BEGIN Source records

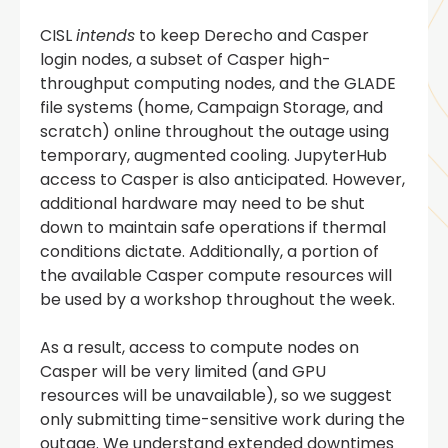
CISL
intends
to keep Derecho and Casper
login nodes, a subset of Casper high-
throughput computing nodes, and the GLADE
file systems (home, Campaign Storage, and
scratch) online throughout the outage using
temporary, augmented cooling. JupyterHub
access to Casper is also anticipated. However,
additional hardware may need to be shut
down to maintain safe operations if thermal
conditions dictate. Additionally, a portion of
the available Casper compute resources will
be used by a workshop throughout the week.
As a result, access to compute nodes on
Casper will be very limited (and GPU
resources will be unavailable), so we suggest
only submitting time-sensitive work during the
outage. We understand extended downtimes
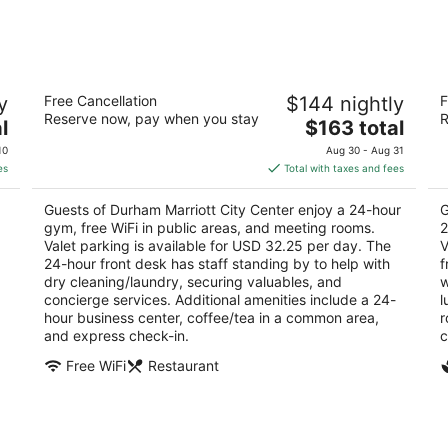
-
-
Aug
Aug
9
9
Durham Marriott City Center
2
y
Free Cancellation
$144 nightly
F
3.5
4
Reserve now, pay when you stay
R
The
l
$163 total
out
ou
201 Foster St Durham NC
11
price
of
of
10
Aug 30 - Aug 31
is
5
5
es
Total with taxes and fees
$163
total
Guests of Durham Marriott City Center enjoy a 24-hour
G
per
gym, free WiFi in public areas, and meeting rooms.
2
night
Valet parking is available for USD 32.25 per day. The
V
24-hour front desk has staff standing by to help with
f
g
dry cleaning/laundry, securing valuables, and
w
concierge services. Additional amenities include a 24-
l
hour business center, coffee/tea in a common area,
r
and express check-in.
c
Free WiFi
Restaurant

END Source records

What is being asked ▸
In the listing, find all lines with the string "throughout" and copy them.

Response to the exercise ▸
scratch) online throughout the outage using
be used by a workshop throughout the week.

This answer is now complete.